Un mediodía cualquiera, transitaba yo por la calle solitaria. Me aprestaba a cruzar a la vereda del frente, cuando un extraño magnetismo me obligó a volver el rostro. La atracción aquella pudo deberse, casi sin lugar a dudas, a que un tipo mal encarado, ataviado con un sucio mameluco, que en algún tiempo fue azul- me miraba con fijeza sin igual. La fuerza de aquella mirada, insolente, inquisitiva, arrogante y persistente, me obligó a encararlo y –de la misma forma- a devolvérsela con la exacta fijeza, el mismo afán inquisitivo y –por supuesto- con involuntaria persistencia.
Pasaron cinco, diez, acaso veinte minutos de mutua indagación ocular, en la que parecíamos dos basiliscos enfurecidos tratando de asesinar al inoportuno adversario. En tal acción, me obligué a no pestañear siquiera y la furia se aposentó detrás de mis pupilas, para saltar sobre ese personaje inoportuno que me impedía el paso.

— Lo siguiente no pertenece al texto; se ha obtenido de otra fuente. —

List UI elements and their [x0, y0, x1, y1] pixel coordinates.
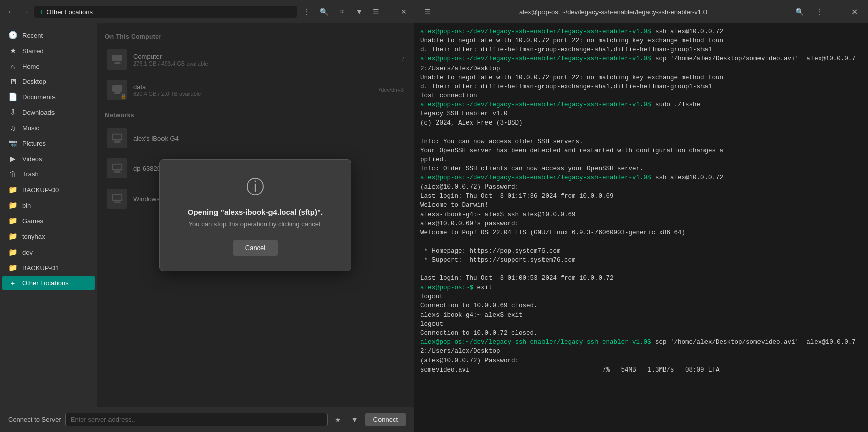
term-cmd-1: ssh alex@10.0.0.72 — [652, 28, 724, 35]
sidebar-item-home[interactable]: ⌂ Home — [2, 59, 95, 74]
games-icon: 📁 — [8, 216, 17, 225]
term-activity-button[interactable]: ☰ — [420, 6, 435, 18]
term-minimize-button[interactable]: − — [831, 6, 843, 18]
sidebar-item-trash[interactable]: 🗑 Trash — [2, 167, 95, 181]
pictures-icon: 📷 — [8, 139, 17, 148]
term-line-5: alex@pop-os:~$ exit — [420, 283, 862, 292]
sidebar-item-bin-label: bin — [22, 202, 31, 209]
sidebar-item-backup00[interactable]: 📁 BACKUP-00 — [2, 182, 95, 197]
term-line-4: alex@pop-os:~/dev/legacy-ssh-enabler/leg… — [420, 173, 862, 182]
sidebar-item-bin[interactable]: 📁 bin — [2, 198, 95, 213]
downloads-icon: ⇩ — [8, 108, 17, 117]
bookmark-server-button[interactable]: ★ — [332, 414, 344, 426]
term-cmd-5: exit — [473, 284, 493, 291]
term-line-1: alex@pop-os:~/dev/legacy-ssh-enabler/leg… — [420, 27, 862, 36]
sidebar-item-recent-label: Recent — [22, 32, 43, 39]
other-locations-icon: + — [8, 279, 17, 287]
term-line-6: alex@pop-os:~/dev/legacy-ssh-enabler/leg… — [420, 338, 862, 356]
sidebar-item-desktop-label: Desktop — [22, 78, 46, 85]
desktop-icon: 🖥 — [8, 77, 17, 86]
term-output-6: (alex@10.0.0.72) Password: — [420, 356, 862, 365]
sidebar-item-backup01[interactable]: 📁 BACKUP-01 — [2, 260, 95, 275]
trash-icon: 🗑 — [8, 170, 17, 178]
search-button[interactable]: 🔍 — [316, 6, 333, 18]
sidebar-item-videos-label: Videos — [22, 155, 42, 163]
sidebar-item-games-label: Games — [22, 217, 43, 225]
terminal: ☰ alex@pop-os: ~/dev/legacy-ssh-enabler/… — [414, 0, 868, 432]
sidebar-item-dev[interactable]: 📁 dev — [2, 244, 95, 260]
term-close-button[interactable]: ✕ — [847, 5, 862, 19]
fm-main: On This Computer Computer 276.1 GB / 493… — [97, 23, 414, 407]
term-output-3: Legacy SSH Enabler v1.0 (c) 2024, Alex F… — [420, 109, 862, 173]
sidebar-item-recent[interactable]: 🕐 Recent — [2, 28, 95, 43]
recent-icon: 🕐 — [8, 31, 17, 40]
sidebar-item-trash-label: Trash — [22, 170, 39, 178]
term-line-3: alex@pop-os:~/dev/legacy-ssh-enabler/leg… — [420, 100, 862, 109]
term-output-progress: somevideo.avi 7% 54MB 1.3MB/s 08:09 ETA — [420, 365, 862, 375]
sidebar-item-games[interactable]: 📁 Games — [2, 213, 95, 228]
fm-titlebar: ← → + Other Locations ⋮ 🔍 ⧧ ▼ ☰ − ✕ — [0, 0, 414, 23]
list-view-button[interactable]: ☰ — [369, 6, 384, 18]
term-output-2: Unable to negotiate with 10.0.0.72 port … — [420, 73, 862, 100]
sidebar-item-pictures[interactable]: 📷 Pictures — [2, 136, 95, 151]
connect-to-server-bar: Connect to Server ★ ▼ Connect — [0, 407, 414, 432]
sidebar-item-starred-label: Starred — [22, 47, 44, 55]
location-text: Other Locations — [46, 8, 93, 16]
sidebar-item-downloads[interactable]: ⇩ Downloads — [2, 105, 95, 120]
dialog-title: Opening "alexs-ibook-g4.local (sftp)". — [180, 208, 331, 216]
server-history-dropdown[interactable]: ▼ — [348, 414, 361, 426]
connect-to-server-label: Connect to Server — [8, 416, 61, 423]
documents-icon: 📄 — [8, 92, 17, 101]
sidebar-item-music-label: Music — [22, 124, 39, 132]
server-address-input[interactable] — [65, 413, 328, 426]
backup01-icon: 📁 — [8, 263, 17, 272]
location-bar: + Other Locations — [34, 6, 297, 18]
connect-button[interactable]: Connect — [365, 413, 406, 426]
term-prompt-1: alex@pop-os:~/dev/legacy-ssh-enabler/leg… — [420, 28, 652, 35]
sidebar-item-backup01-label: BACKUP-01 — [22, 264, 59, 272]
sidebar-item-other-locations-label: Other Locations — [22, 279, 69, 287]
backup00-icon: 📁 — [8, 185, 17, 194]
term-cmd-3: sudo ./lsshe — [652, 101, 701, 108]
dropdown-button[interactable]: ▼ — [352, 6, 367, 18]
sidebar-item-music[interactable]: ♫ Music — [2, 120, 95, 135]
sidebar-item-tonyhax[interactable]: 📁 tonyhax — [2, 229, 95, 244]
more-options-button[interactable]: ⋮ — [299, 6, 314, 18]
videos-icon: ▶ — [8, 154, 17, 163]
cancel-button[interactable]: Cancel — [233, 240, 278, 256]
term-prompt-6: alex@pop-os:~/dev/legacy-ssh-enabler/leg… — [420, 339, 652, 346]
dev-icon: 📁 — [8, 248, 17, 257]
sidebar-item-documents[interactable]: 📄 Documents — [2, 89, 95, 104]
sidebar-item-other-locations[interactable]: + Other Locations — [2, 276, 95, 290]
location-plus-icon: + — [39, 8, 43, 16]
music-icon: ♫ — [8, 124, 17, 132]
back-button[interactable]: ← — [4, 6, 17, 18]
grid-view-button[interactable]: ⧧ — [335, 6, 350, 18]
starred-icon: ★ — [8, 46, 17, 55]
term-output-5: logout Connection to 10.0.0.69 closed. a… — [420, 292, 862, 338]
sidebar-item-tonyhax-label: tonyhax — [22, 233, 45, 240]
sidebar-item-dev-label: dev — [22, 249, 33, 256]
close-button[interactable]: ✕ — [398, 6, 410, 18]
term-search-button[interactable]: 🔍 — [791, 6, 808, 18]
bin-icon: 📁 — [8, 201, 17, 210]
dialog: ⓘ Opening "alexs-ibook-g4.local (sftp)".… — [159, 159, 351, 271]
sidebar: 🕐 Recent ★ Starred ⌂ Home 🖥 Desktop 📄 Do… — [0, 23, 97, 407]
sidebar-item-home-label: Home — [22, 63, 40, 70]
sidebar-item-starred[interactable]: ★ Starred — [2, 43, 95, 58]
tonyhax-icon: 📁 — [8, 232, 17, 241]
sidebar-item-pictures-label: Pictures — [22, 140, 46, 147]
term-title: alex@pop-os: ~/dev/legacy-ssh-enabler/le… — [439, 8, 787, 16]
file-manager: ← → + Other Locations ⋮ 🔍 ⧧ ▼ ☰ − ✕ 🕐 Re… — [0, 0, 414, 432]
dialog-overlay: ⓘ Opening "alexs-ibook-g4.local (sftp)".… — [97, 23, 414, 407]
minimize-button[interactable]: − — [386, 6, 396, 18]
sidebar-item-backup00-label: BACKUP-00 — [22, 186, 59, 194]
dialog-info-icon: ⓘ — [180, 175, 331, 200]
term-more-button[interactable]: ⋮ — [812, 6, 827, 18]
sidebar-item-downloads-label: Downloads — [22, 109, 55, 116]
term-body: alex@pop-os:~/dev/legacy-ssh-enabler/leg… — [414, 23, 868, 432]
forward-button[interactable]: → — [19, 6, 32, 18]
sidebar-item-desktop[interactable]: 🖥 Desktop — [2, 74, 95, 89]
dialog-text: You can stop this operation by clicking … — [180, 220, 331, 228]
sidebar-item-videos[interactable]: ▶ Videos — [2, 151, 95, 166]
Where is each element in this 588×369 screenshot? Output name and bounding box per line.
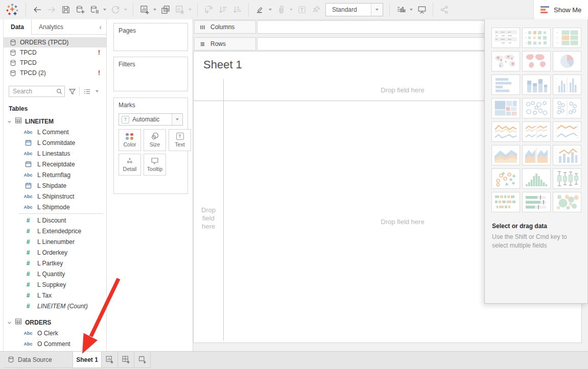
showme-highlight-table[interactable] — [553, 28, 581, 48]
fit-selector[interactable]: Standard — [325, 3, 383, 16]
tableau-logo-icon[interactable] — [5, 2, 20, 17]
new-data-source-button[interactable] — [73, 3, 87, 17]
field-item[interactable]: L Shipdate — [4, 180, 106, 191]
showme-circle-views[interactable] — [522, 98, 551, 118]
table-group-lineitem[interactable]: LINEITEM — [4, 116, 106, 127]
duplicate-sheet-button[interactable] — [158, 3, 172, 17]
field-item[interactable]: AbcL Shipinstruct — [4, 191, 106, 202]
field-item[interactable]: #L Linenumber — [4, 236, 106, 247]
field-item[interactable]: #L Partkey — [4, 258, 106, 268]
chevron-down-icon[interactable] — [7, 117, 12, 126]
swap-rows-columns-button[interactable] — [202, 3, 216, 17]
field-item[interactable]: AbcO Comment — [4, 338, 106, 349]
data-source-item[interactable]: ORDERS (TPCD) — [4, 37, 106, 47]
field-item[interactable]: #L Discount — [4, 215, 106, 226]
color-button[interactable]: Color — [119, 129, 141, 151]
table-group-orders[interactable]: ORDERS — [4, 317, 106, 328]
rows-drop-zone[interactable]: Drop field here — [197, 206, 220, 231]
format-painter-button[interactable] — [274, 3, 288, 17]
sort-descending-button[interactable] — [230, 3, 244, 17]
pause-auto-updates-button[interactable] — [87, 3, 101, 17]
highlight-dropdown[interactable] — [269, 9, 272, 11]
field-item[interactable]: AbcL Shipmode — [4, 202, 106, 212]
showme-dual-lines[interactable] — [553, 121, 581, 142]
showme-stacked-bars[interactable] — [522, 75, 551, 95]
format-painter-dropdown[interactable] — [290, 9, 293, 11]
data-source-item[interactable]: TPCD — [4, 58, 106, 68]
data-source-item[interactable]: TPCD ! — [4, 47, 106, 58]
showme-lines-continuous[interactable] — [491, 121, 520, 142]
showme-area-continuous[interactable] — [491, 145, 520, 165]
pause-auto-updates-dropdown[interactable] — [103, 9, 106, 11]
field-item[interactable]: AbcL Comment — [4, 127, 106, 137]
field-item[interactable]: #L Tax — [4, 290, 106, 301]
field-item[interactable]: #L Extendedprice — [4, 226, 106, 236]
redo-button[interactable] — [44, 3, 58, 17]
showme-scatter-plot[interactable] — [491, 168, 520, 189]
filter-fields-icon[interactable] — [67, 87, 77, 96]
highlight-button[interactable] — [253, 3, 267, 17]
new-story-button[interactable] — [134, 352, 151, 367]
showme-horizontal-bars[interactable] — [491, 75, 520, 95]
showme-side-by-side-bars[interactable] — [553, 75, 581, 95]
clear-sheet-button[interactable] — [173, 3, 186, 17]
presentation-mode-button[interactable] — [415, 3, 429, 17]
show-mark-labels-button[interactable] — [394, 3, 408, 17]
showme-area-discrete[interactable] — [522, 145, 551, 165]
mark-type-dropdown[interactable]: T Automatic — [119, 113, 183, 126]
collapse-pane-icon[interactable]: ‹ — [95, 19, 106, 34]
field-item[interactable]: L Commitdate — [4, 137, 106, 148]
undo-button[interactable] — [30, 3, 44, 17]
new-worksheet-tab-button[interactable] — [102, 352, 118, 367]
clear-sheet-dropdown[interactable] — [189, 9, 192, 11]
field-item[interactable]: #L Quantity — [4, 268, 106, 279]
new-worksheet-dropdown[interactable] — [153, 9, 156, 11]
showme-packed-bubbles[interactable] — [553, 192, 581, 212]
pin-button[interactable] — [309, 3, 323, 17]
run-update-dropdown[interactable] — [124, 9, 127, 11]
show-mark-labels-dropdown[interactable] — [410, 9, 413, 11]
field-item[interactable]: #L Orderkey — [4, 247, 106, 258]
showme-gantt[interactable] — [491, 192, 520, 212]
field-item[interactable]: #L Suppkey — [4, 279, 106, 290]
view-options-dropdown[interactable] — [96, 90, 99, 92]
showme-symbol-map[interactable] — [491, 51, 520, 71]
chevron-down-icon[interactable] — [7, 318, 12, 327]
run-update-button[interactable] — [108, 3, 122, 17]
size-button[interactable]: Size — [144, 129, 166, 151]
detail-button[interactable]: Detail — [119, 154, 141, 176]
sort-ascending-button[interactable] — [216, 3, 230, 17]
field-item[interactable]: AbcO Clerk — [4, 328, 106, 338]
show-me-button[interactable]: Show Me — [533, 0, 588, 19]
showme-box-and-whisker[interactable] — [553, 168, 581, 189]
view-options-icon[interactable] — [82, 87, 91, 96]
filters-shelf[interactable]: Filters — [113, 57, 188, 91]
showme-histogram[interactable] — [522, 168, 551, 189]
tab-analytics[interactable]: Analytics — [32, 19, 70, 34]
showme-side-by-side-circles[interactable] — [553, 98, 581, 118]
tab-data-source[interactable]: Data Source — [4, 352, 73, 367]
new-worksheet-button[interactable] — [137, 3, 151, 17]
new-dashboard-button[interactable] — [118, 352, 134, 367]
text-button[interactable]: T Text — [169, 129, 191, 151]
field-item[interactable]: AbcL Linestatus — [4, 148, 106, 159]
showme-text-table[interactable] — [491, 28, 520, 48]
share-workbook-button[interactable] — [437, 3, 451, 17]
tab-sheet-1[interactable]: Sheet 1 — [73, 352, 102, 367]
tooltip-button[interactable]: Tooltip — [144, 154, 166, 176]
mark-type-caret[interactable] — [172, 114, 182, 125]
pages-shelf[interactable]: Pages — [113, 23, 188, 51]
sheet-title[interactable]: Sheet 1 — [203, 58, 242, 71]
showme-dual-combination[interactable] — [553, 145, 581, 165]
showme-treemap[interactable] — [491, 98, 520, 118]
field-item[interactable]: L Receiptdate — [4, 159, 106, 169]
save-button[interactable] — [59, 3, 73, 17]
field-item[interactable]: AbcL Returnflag — [4, 169, 106, 180]
tab-data[interactable]: Data — [4, 19, 32, 35]
fit-selector-dropdown[interactable] — [371, 4, 383, 16]
showme-lines-discrete[interactable] — [522, 121, 551, 142]
text-label-button[interactable] — [295, 3, 309, 17]
data-source-item[interactable]: TPCD (2) ! — [4, 68, 106, 78]
field-item[interactable]: #LINEITEM (Count) — [4, 301, 106, 311]
showme-heatmap[interactable] — [522, 28, 551, 48]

No cejamos en el intento de aniquilarnos mutuamente con la mirada. Cuaquier ser de facultades extraordinarias, que en ese momento transitase por el lugar, habría percibido la energía que despedían nuestros cuerpos y acaso, se habría aterrado al comprender que de allí sólo uno escaparía con vida.
Las cinco de la tarde nos recibió como un par de justicieros en medio de una ciudad despejada del oeste, sin cartucheras ni pistolas, ambos, en un duelo inusitado, con nuestras pupilas tratando de doblegar al otro.
La noche pudo interceder para que esta estéril afrenta hubiese llegado a su fin, pero como parecía que esto estaba predestinado desde siglos, un potente foco iluminó nuestros rostros cariacontecidos y en medio de ellos, los ojos dispuestos a traspasar la inconsistente membrana de la intimidad del otro, buscando un flanco por el cual atacar.
La madrugada se desplegó lenta, para encontrar a un par de tipos que no cesaban en el objetivo ciego de humillar al otro. Me asombré de ser tan fuerte, pese a todo y aunque mis ojos debían estar enrojecidos, continuaban clavados en los del tipo, el que, sin evidenciar tampoco fatiga ni muestras de declinar en su afán, no despegaba sus ojos pequeños pero hirientes, de los míos.
Han pasado varios meses. Se han sucedido las estaciones, las noches y los días y siento como mi barba flamea al viento. El tipo, cuyo mameluco se ha tornado de un color neblinoso, enarbola también una encanecida barba que ha ocultado sus facciones. El tampoco ceja en el intento de traspasarme con su mirada fiera. Y yo, a veces a la defensiva y a veces atacando con furia, no despego mis pies de aquel lugar y creo que no lo haré hasta que uno de los dos caiga vencido por su propia porfía…
*(El basilisco era un animal fabuloso con cuernos de serpiente, patas de gallo, alas espinosas y cola en forma de lanza. Era considerado como el rey de las serpientes y se le atribuía la propiedad de matar con la mirada).